The stethoscope is of the most fundamental tools for doctors and can be one of the most powerful in initial detection of cardiac or pulmonary illnesses. That’s why Dr. Paul Lecat wanted to give medical educators a better way to teach students to use it and understand what they hear at a basic level.
For the past five years, Paul and his wife, Fran, have bootstrapped a company called SimplySim. Lecat is a primary care physician who works with medical students as the chair of medical education at Akron General Medical Center and an adjunct professor at Northeast Ohio Medical University.
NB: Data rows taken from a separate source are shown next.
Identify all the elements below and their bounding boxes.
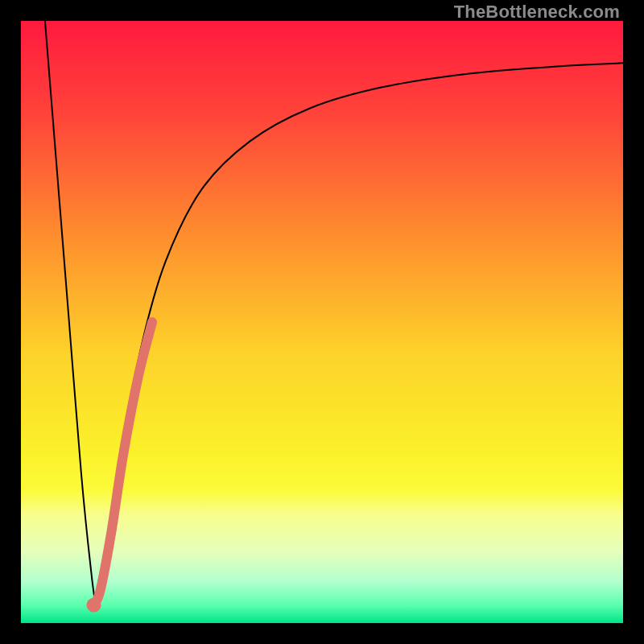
highlight-dot [87,598,101,613]
bottleneck-curve [45,21,623,606]
curve-layer [0,0,644,644]
highlight-segment [94,322,153,605]
chart-canvas: TheBottleneck.com [0,0,644,644]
“One of the frustrations is that they do a beautiful job of simulating encounters by having students interview actors and work on their communication skills,” Paul said. “The problem is, when they go to examine patients, they don’t have any real physical findings.”
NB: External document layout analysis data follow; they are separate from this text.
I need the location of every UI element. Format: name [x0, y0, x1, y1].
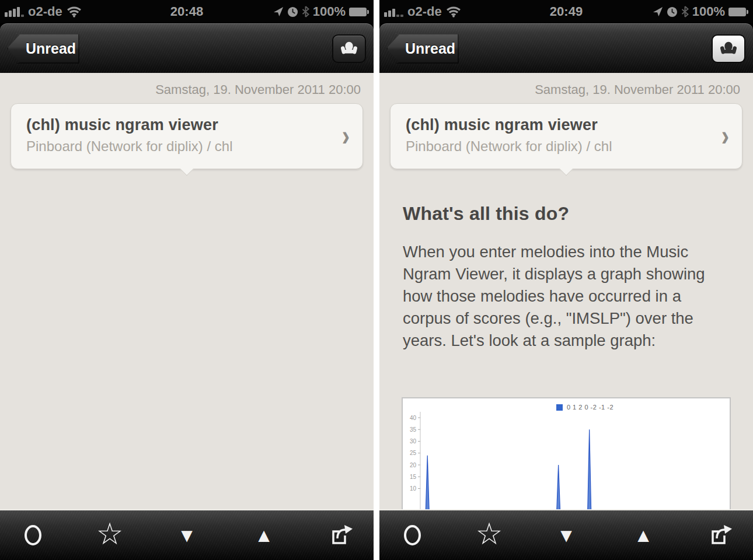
battery-icon — [728, 8, 746, 16]
previous-article-button[interactable]: ▼ — [550, 518, 583, 553]
unread-circle-button[interactable] — [16, 518, 49, 553]
star-icon: ☆ — [96, 519, 124, 549]
svg-text:20: 20 — [410, 462, 417, 468]
date-header: Samstag, 19. November 2011 20:00 — [13, 82, 361, 97]
navigation-bar: Unread — [0, 23, 374, 73]
star-button[interactable]: ☆ — [93, 518, 126, 553]
readability-armchair-button[interactable] — [712, 34, 745, 63]
svg-text:40: 40 — [410, 415, 417, 421]
bottom-toolbar: ☆ ▼ ▲ — [379, 509, 753, 560]
armchair-icon — [719, 41, 738, 57]
ngram-chart: 0 1 2 0 -2 -1 -2 40353025201510 — [402, 397, 731, 509]
back-button-label: Unread — [405, 40, 455, 57]
legend-swatch-icon — [556, 404, 563, 411]
next-article-button[interactable]: ▲ — [247, 518, 280, 553]
article-paragraph: When you enter melodies into the Music N… — [403, 241, 725, 352]
status-bar: o2-de 20:48 100% — [0, 0, 374, 23]
phone-screenshot-left: o2-de 20:48 100% Unrea — [0, 0, 374, 560]
svg-text:35: 35 — [410, 426, 417, 433]
next-article-button[interactable]: ▲ — [627, 518, 660, 553]
card-tail-pointer — [180, 162, 194, 176]
chart-legend: 0 1 2 0 -2 -1 -2 — [421, 404, 731, 411]
chevron-right-icon: › — [342, 119, 350, 152]
armchair-icon — [340, 41, 358, 57]
article-reader-content: Samstag, 19. November 2011 20:00 (chl) m… — [379, 73, 753, 509]
up-triangle-icon: ▲ — [634, 526, 653, 545]
status-bar: o2-de 20:49 100% — [379, 0, 753, 23]
article-card[interactable]: (chl) music ngram viewer Pinboard (Netwo… — [11, 103, 363, 169]
svg-text:30: 30 — [410, 438, 417, 444]
battery-icon — [349, 8, 367, 16]
article-card[interactable]: (chl) music ngram viewer Pinboard (Netwo… — [390, 103, 742, 169]
share-button[interactable] — [704, 518, 737, 553]
back-button-label: Unread — [26, 40, 76, 57]
date-header: Samstag, 19. November 2011 20:00 — [392, 82, 740, 97]
bottom-toolbar: ☆ ▼ ▲ — [0, 509, 374, 560]
chevron-right-icon: › — [721, 119, 729, 152]
back-button-unread[interactable]: Unread — [7, 33, 79, 64]
clock-time: 20:48 — [0, 4, 374, 19]
down-triangle-icon: ▼ — [177, 526, 197, 545]
article-heading: What's all this do? — [403, 203, 730, 225]
article-source: Pinboard (Network for diplix) / chl — [406, 138, 707, 155]
unread-circle-button[interactable] — [396, 518, 428, 553]
article-text: What's all this do? When you enter melod… — [379, 203, 753, 352]
svg-text:25: 25 — [410, 450, 417, 456]
share-icon — [329, 524, 353, 546]
svg-text:15: 15 — [410, 474, 417, 480]
clock-time: 20:49 — [379, 4, 753, 19]
up-triangle-icon: ▲ — [255, 526, 274, 545]
star-icon: ☆ — [476, 519, 503, 549]
chart-plot-area: 40353025201510 — [403, 411, 727, 509]
previous-article-button[interactable]: ▼ — [170, 518, 203, 553]
article-source: Pinboard (Network for diplix) / chl — [26, 138, 327, 155]
svg-text:10: 10 — [410, 485, 417, 492]
back-button-unread[interactable]: Unread — [386, 33, 459, 64]
unread-circle-icon — [25, 525, 41, 545]
article-list-content: Samstag, 19. November 2011 20:00 (chl) m… — [0, 73, 374, 509]
legend-label: 0 1 2 0 -2 -1 -2 — [567, 404, 613, 411]
down-triangle-icon: ▼ — [557, 526, 576, 545]
phone-screenshot-right: o2-de 20:49 100% Unrea — [379, 0, 753, 560]
card-tail-pointer — [559, 162, 573, 176]
star-button[interactable]: ☆ — [473, 518, 506, 553]
navigation-bar: Unread — [379, 23, 753, 73]
unread-circle-icon — [404, 525, 421, 545]
share-button[interactable] — [325, 518, 357, 553]
article-title: (chl) music ngram viewer — [406, 116, 707, 134]
share-icon — [708, 524, 733, 546]
readability-armchair-button[interactable] — [332, 34, 366, 63]
article-title: (chl) music ngram viewer — [26, 116, 327, 134]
The device that SimplySim produces is called Lecat’s Ventriloscope, and it looks like a stethoscope but has a receiver box between the headpiece and the chestpiece. That receiver is connected wirelessly to a remote control used by an actor who’s portraying a patient during a mock examination. The sounds that the student hears through his stethoscope during the exam are controlled by the actor or the instructor. They’re sounds that have been digitally recorded from real patients (with their approval, of course), to simulate what a doctor would hear when examining a patient with a heart murmur or atrial fibrillation or tachycardia, or a number of other conditions.
Intended to be used alongside a mock patient history and physical exam, the ventriloscope is designed to help students recognize abnormalities that might give them clues to what’s really going on with a patient. “The physical exam is key in choosing which tests are ordered further down the line,” Lecat said. “One problem in medicine is we tend to just order a list of tests without thinking. We’re trying to get them to be a little more thoughtful.”
With the ventriloscope, standardized patients can stop and start the sounds when they feel the stethoscope touch them, or can alter the sound if the stethoscope isn’t placed in the right spot. For example, wheezing encroaches more on exhalation, Lecat said, so if the student pulls away the stethoscope too soon, the standardized patient can stop the sound.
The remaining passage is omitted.